* **What you are asked to do**: All of the entries below should be printed exactly; the pictures are to be left out.
──────────
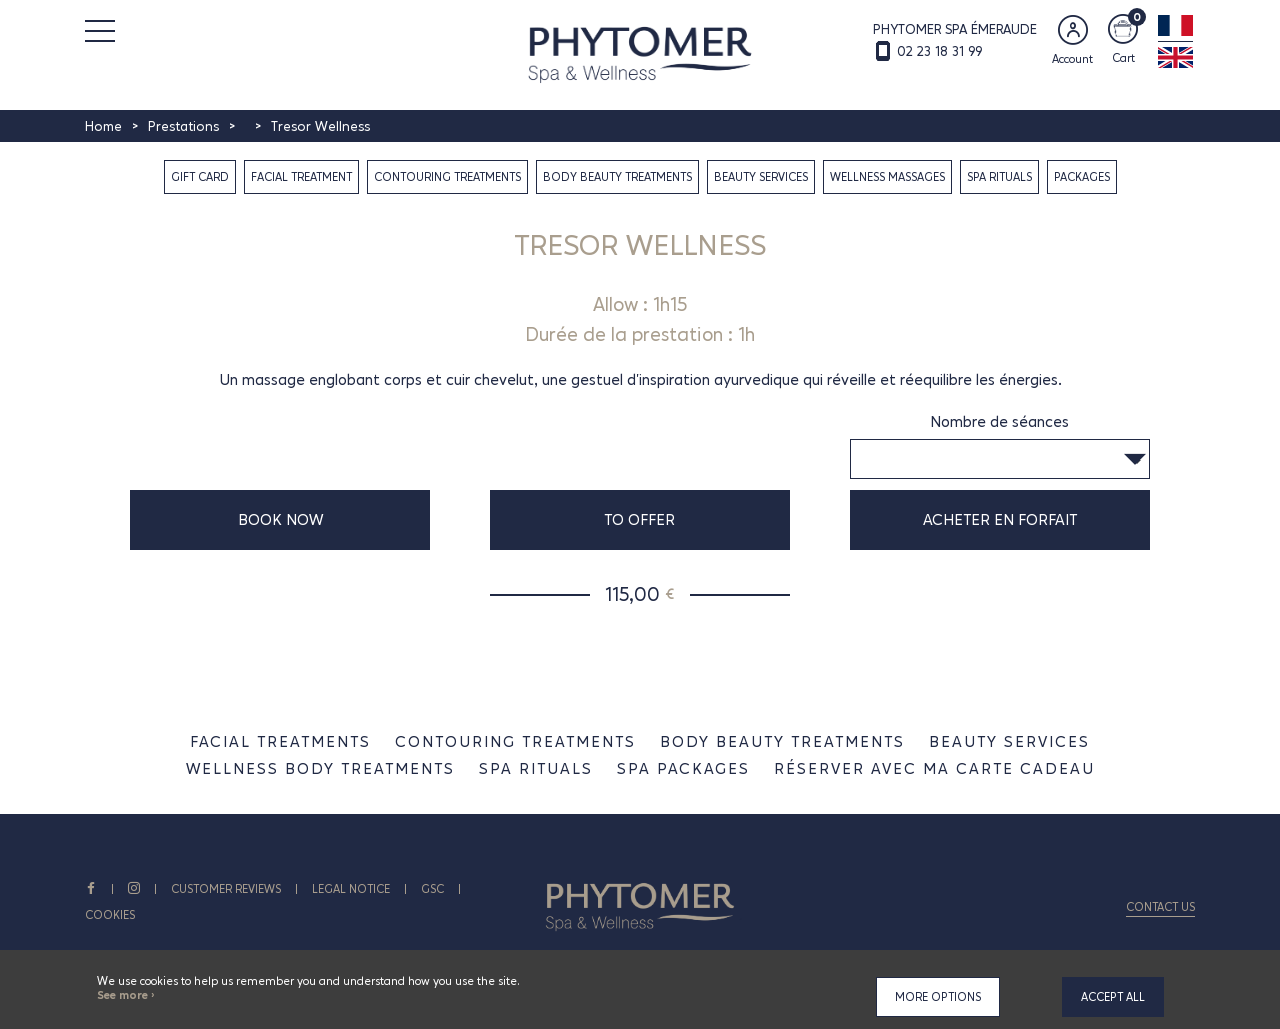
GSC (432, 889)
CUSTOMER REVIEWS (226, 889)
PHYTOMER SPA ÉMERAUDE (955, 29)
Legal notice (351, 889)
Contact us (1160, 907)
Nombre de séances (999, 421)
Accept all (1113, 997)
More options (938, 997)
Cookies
──────────
* **Answer section**:
GSC (432, 889)
CUSTOMER REVIEWS (226, 889)
PHYTOMER SPA ÉMERAUDE (955, 29)
Legal notice (351, 889)
Contact us (1160, 907)
Nombre de séances (999, 421)
Accept all (1113, 997)
More options (938, 997)
Cookies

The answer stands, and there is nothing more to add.